In my opinion, the best practice is to create your own extractor. This can be done in the language of your choice, and you can extract it in CSV or JSON.
But if you are looking for a quick way and if your data is not huge and can fit on the same server, I recommend using mongoexport
. Suppose you have a simple document structure, such as below:
{ "_id" : "tdfMXH0En5of2rZXSQ2wpzVhZ", "statuses" : [ { "status" : "dc9e5511-466c-4146-888a-574918cc2534", "score" : 53.24388894 } ], "stored_at" : ISODate("2017-04-12T07:04:23.545Z") }
Then you need to define a BigQuery schema ( mongodb_schema.json
), for example:
$ cat > mongodb_schema.json <<EOF [ { "name":"_id", "type": "STRING" }, { "name":"stored_at", "type": "record", "fields": [ { "name":"date", "type": "STRING" } ]}, { "name":"statuses", "type": "record", "mode": "repeated", "fields": [ { "name":"status", "type": "STRING" }, { "name":"score", "type": "FLOAT" } ]} ] EOF
Now the fun part begins :-) Extracting data as JSON from your MongoDB. Suppose you have a cluster named replica statuses
, your db sample
, and your collection status
.
mongoexport \ --host statuses/db-01:27017,db-02:27017,db-03:27017 \ -vv \ --db "sample" \ --collection "status" \ --type "json" \ --limit 100000 \ --out ~/sample.json
As you can see above, I limit the output to 100 thousand records, because I recommend that you run the sample and load BigQuery before doing this for all your data.

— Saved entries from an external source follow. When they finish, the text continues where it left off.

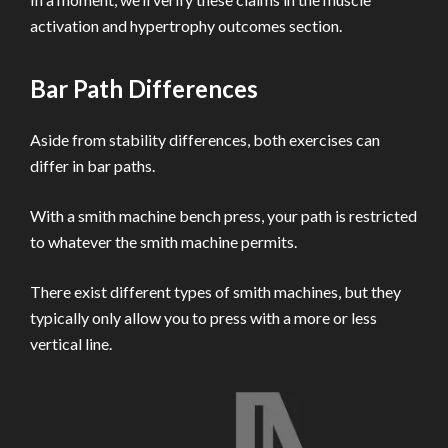
activation and hypertrophy outcomes section.
Bar Path Differences
Aside from stability differences, both exercises can
differ in bar paths.
With a smith machine bench press, your path is restricted
to whatever the smith machine permits.
There exist different types of smith machines, but they
typically only allow you to press with a more or less
vertical line.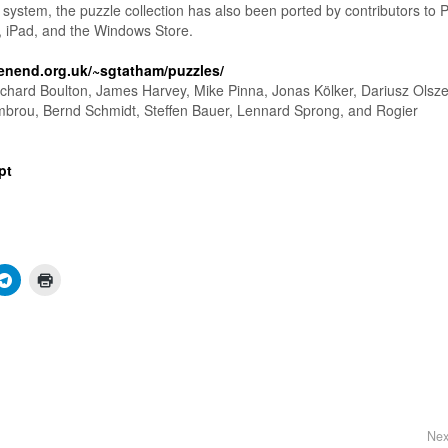
system, the puzzle collection has also been ported by contributors to 
, iPad, and the Windows Store.
enend.org.uk/~sgtatham/puzzles/
chard Boulton, James Harvey, Mike Pinna, Jonas Kölker, Dariusz Olsze
mbrou, Bernd Schmidt, Steffen Bauer, Lennard Sprong, and Rogier
pt
Nex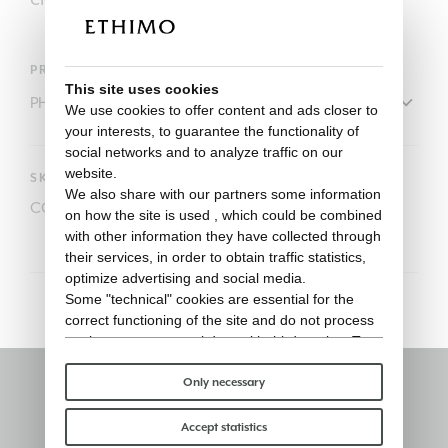
PRODUCT
This site uses cookies
We use cookies to offer content and ads closer to
your interests, to guarantee the functionality of
social networks and to analyze traffic on our
website.
SKU
We also share with our partners some information
COVER805
on how the site is used , which could be combined
with other information they have collected through
their services, in order to obtain traffic statistics,
optimize advertising and social media.
Some "technical" cookies are essential for the
correct functioning of the site and do not process
or share any personal data with third parties. To
find out more you can consult our
cookie policy
.
Please choose which cookies to accept:
Only necessary
Stay informed
Accept statistics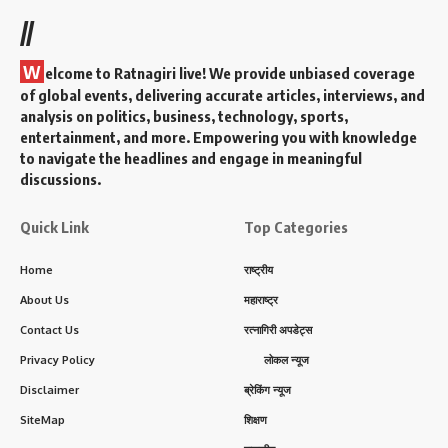
//
W
elcome to Ratnagiri live! We provide unbiased coverage
of global events, delivering accurate articles, interviews, and
analysis on politics, business, technology, sports,
entertainment, and more. Empowering you with knowledge
to navigate the headlines and engage in meaningful
discussions.
Quick Link
Top Categories
Home
राष्ट्रीय
About Us
महाराष्ट्र
Contact Us
रत्नागिरी अपडेट्स
Privacy Policy
लोकल न्यूज
Disclaimer
ब्रेकिंग न्यूज
SiteMap
शिक्षण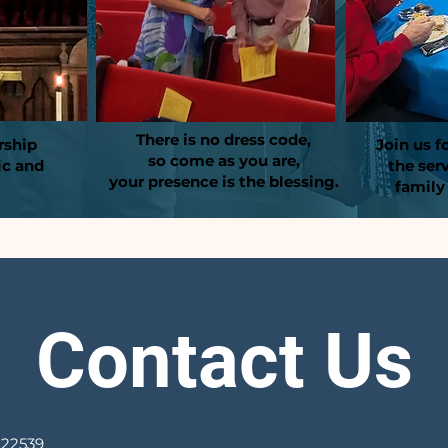
There is no dress code,
rship
Join us f
so come as you are,
ic and
the ser
your presence is the blessing.
family
Contact Us
 22539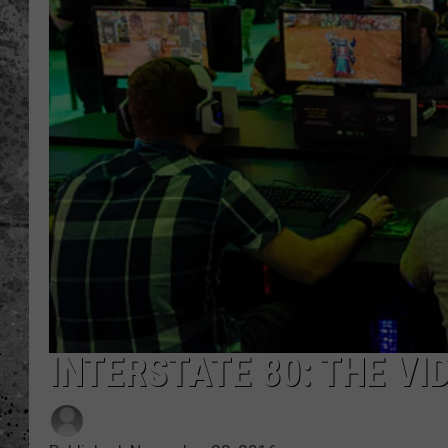
WES NESSMAN
LOUDWIRE NIGHTS WIT
ARMSTRONG
LOUDWIRE WEEKENDS
INTERSTATE 80: THE V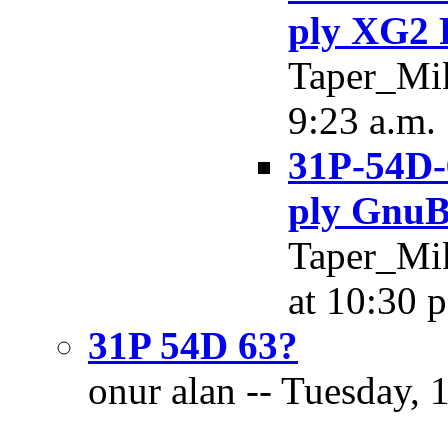
ply XG2 
Taper_Mik
9:23 a.m.
31P-54D-
ply GnuB
Taper_Mik
at 10:30 
31P 54D 63?
onur alan -- Tuesday, 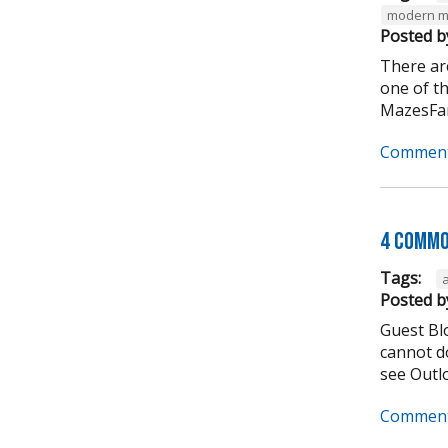
modern m
Posted b
There ar
one of t
MazesFar
Comment
4 Commo
Tags:
Posted b
Guest Bl
cannot do
see Outlo
Comment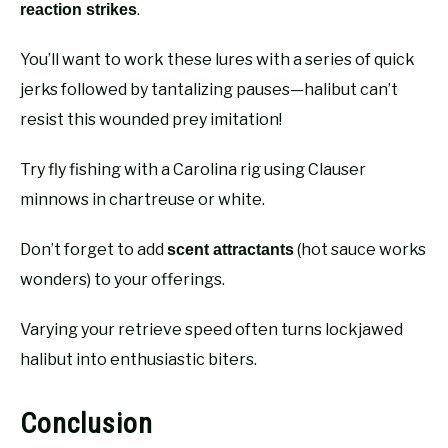
.
reaction strikes
You’ll want to work these lures with a series of quick
jerks followed by tantalizing pauses—halibut can’t
resist this wounded prey imitation!
Try fly fishing with a Carolina rig using Clauser
minnows in chartreuse or white.
Don’t forget to add
(hot sauce works
scent attractants
wonders) to your offerings.
Varying your retrieve speed often turns lockjawed
halibut into enthusiastic biters.
Conclusion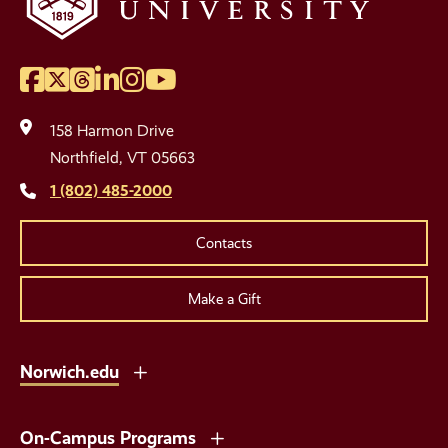
Facebook
Twitter
Threads
LinkedIn
Instagram
YouTube
Social
Media
158 Harmon Drive
Links
Northfield, VT 05663
1 (802) 485-2000
Contacts
Make a Gift
Norwich.edu
On-Campus Programs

After executing on the command, you should have your sample data in sample.json
, but there is a $date
field that will lead to loading the error in BigQuery. To fix this, we can use sed
to replace them with a simple field name:
# Fix Date field to make it compatible with BQ sed -i 's/"\$date"/"date"/g' sample.json
Now you can compress, upload to Google Cloud Storage (GCS), and then upload to BigQuery using the following commands:
# Compress for faster load gzip sample.json
If everything is ok, go back and remove the --limit 100000
command from mongoexport
and run the commands above again to load everything instead of the 100k sample.
ALTERNATIVE DECISION:
If you want more flexibility and performance, this is not your problem, you can use the mongo
CLI tool. That way, you can write your extraction logic in JavaScript and execute it against your data, and then send the output to BigQuery. Here is what I did for the same process, but used JavaScript to output to CSV, so I can load it a lot easier in BigQuery:
# Export Logic in JavaScript cat > export-csv.js <<EOF var size = 100000; var maxCount = 1; for (x = 0; x < maxCount; x = x + 1) { var recToSkip = x * size; db.entities.find().skip(recToSkip).limit(size).forEach(function(record) { var row = record._id + "," + record.stored_at.toISOString();; record.statuses.forEach(function (l) { print(row + "," + l.status + "," + l.score) }); }); } EOF
TIP: In the above script, I did a little trick by outputting a pipeline to split the output in multiple files with the prefix sample_
. Also during the split, GZip outputs so that you can load GCS more easily.